Tuesday, June 21, 2011

The Right To Vote

The decision for Guinn v. United States was handed down June 21st 1915, settling the question of literacy tests for voting in Oklahoma.

Oklahoma became a state in 1907. In compliance with the United States Fifteenth Amendment, Oklahoma’s constitution allowed all men to vote with no regard to race. The Oklahoma legislator did place an amendment in its state constitution which required voters to pass a literacy test. There were exemptions from the literacy requirement. If the potential voter could show that his Grandfather had voted, been a soldier or been a citizen of a foreign nation before 1866, the voter wouldn’t have to pass the literacy test. This clause allowed illiterate whites to vote, but not illiterate blacks.
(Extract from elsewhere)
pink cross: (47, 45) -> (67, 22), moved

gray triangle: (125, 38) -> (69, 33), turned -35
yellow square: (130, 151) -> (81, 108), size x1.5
Oklahoma’s amendment started just before the election of November 1910. As election officers refused blacks the right to vote, the officers were convicted of violating the Fifteenth Amendment of the United States Constitution. The case was argued before the Supreme Court October 17th 1913, and was the first case in which the NAACP filed a brief. The Court handed down its decision June 21st 1915, in which it ruled "the grandfather clauses in the Maryland and Oklahoma constitutions to be repugnant to the Fifteenth Amendment and therefore null and void.” The decision had little impact on voters in Oklahoma, which passed a new law stating that, "all persons, except those who voted in 1914, who were qualified to vote in 1916 but who failed to register between April 30 and May 11, 1916, with some exceptions for sick and absent persons who were given an additional brief period to register, would be perpetually disenfranchised."

If your interested in reading the Courts findings they can be found at GUINN v. U.S., 238 U.S. 347 (1915) 238 U.S. 347 FRANK GUINN and J. J. Beal v. UNITED STATES. No. 96.